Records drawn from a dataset
● ● ●

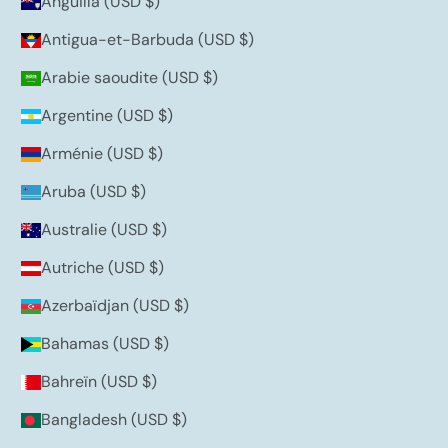
Anguilla (USD $)
Antigua-et-Barbuda (USD $)
Arabie saoudite (USD $)
Argentine (USD $)
Arménie (USD $)
Aruba (USD $)
Australie (USD $)
Autriche (USD $)
Azerbaïdjan (USD $)
Bahamas (USD $)
Bahreïn (USD $)
Bangladesh (USD $)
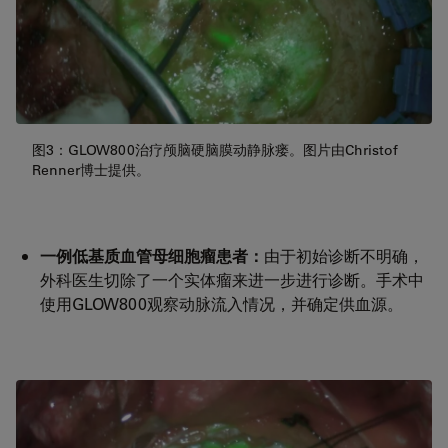
图3：GLOW800治疗颅脑硬脑膜动静脉瘘。图片由Christof
Renner博士提供。
一例低基质血管母细胞瘤患者：
由于初始诊断不明确，
外科医生切除了一个实体瘤来进一步进行诊断。手术中
使用GLOW800观察动脉流入情况，并确定供血源。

● ● ●

**Problem details**
Each line from the one with "Azerbaïdjan (USD $)" to the final line of the data above is to be printed exactly; no picture should appear in the copy.

**Task solution**
Azerbaïdjan (USD $)
Bahamas (USD $)
Bahreïn (USD $)
Bangladesh (USD $)
图3：GLOW800治疗颅脑硬脑膜动静脉瘘。图片由Christof
Renner博士提供。
一例低基质血管母细胞瘤患者：
由于初始诊断不明确，
外科医生切除了一个实体瘤来进一步进行诊断。手术中
使用GLOW800观察动脉流入情况，并确定供血源。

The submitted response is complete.